Multivariate Cox’s regression analysis for overall survival of enrolled older patients with advanced NSCLC in training cohort.
| Regression coefficient | P | Hazard ratio (95% CI) | Point score | |
|---|---|---|---|---|
| Performance status | ||||
| 0 | 0 | 1 | 0 | |
| 1 | 0.331 | <0.001 | 1.39(1.21,1.61) | 5 |
| 2–3 | 0.735 | <0.001 | 2.08 (1.61,2.69) | 11 |
| Initial stage | ||||
| IIIB | 0 | 1 | 0 | |
| IV | 0.273 | <0.001 | 1.31 (1.15,1.50) | 4 |
| 5/10% weight loss in the past 3/6 months | ||||
| No | 0 | 1 | 0 | |
| Yes | 0.355 | <0.001 | 1.43 (1.24,1.64) | 5 |
The median OS in the two groups in the training set were as follows: good prognosis – 11.77 months (95% CI, 10.92, 13.70 months) and poor prognosis – 6.21 (95% CI, 5.59, 7.50 months) (Table 3, Figure 2a). These findings were validated in the testing set where the findings were similar: good prognosis – 13.15 months (95% CI, 10.82, 15.91 months) and poor prognosis – 8.52 (95% CI, 7.50, 9.63 months) (Table 3, Figure 2b). The area under the 1-year and 2-year ROC and the c-index observed in the training and testing cohorts are shown in Table 4.
Table 3.
Median OS of two risk groups of the developed model in training and testing cohorts.

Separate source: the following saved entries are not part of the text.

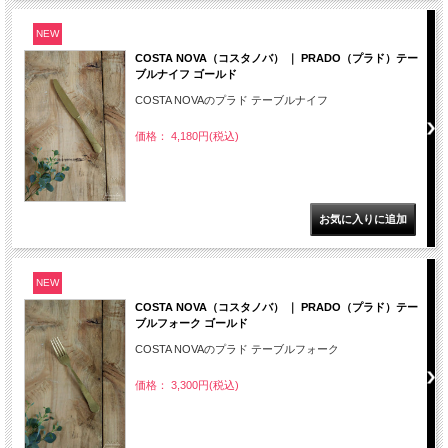
NEW
COSTA NOVA（コスタノバ） ｜ PRADO（プラド）テー
ブルナイフ ゴールド
COSTA NOVAのプラド テーブルナイフ
価格： 4,180円(税込)
NEW
COSTA NOVA（コスタノバ） ｜ PRADO（プラド）テー
ブルフォーク ゴールド
COSTA NOVAのプラド テーブルフォーク
価格： 3,300円(税込)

| Risk strata | N (%) | Number of event | Median OS in months (95% C.I.) |
|---|---|---|---|
| Training cohort | |||
| 1 (0–8 points) | 452 (46.94) | 412 | 11.77 (10.92,13.70) |
| 2 (9+ points) | 511 (53.06) | 497 | 6.21 (5.59, 7.50) |
| Testing cohort | |||
| 1 (0–5 points) | 254 (50.40) | 236 | 13.15(10.82,15.91) |
| 2 (9+ points) | 250 (49.60) | 248 | 8.52 (7.50, 9.63) |
OS – Overall Survival.
CI – Confidence Interval.
Figure 2 –
Overall Survival based on risk stratification among older patients with advanced non-small cell lung cancer (a) – training set; (b) – testing set
Table 4.
Area under 1-, 2- year ROC and C-index in training and testing cohorts.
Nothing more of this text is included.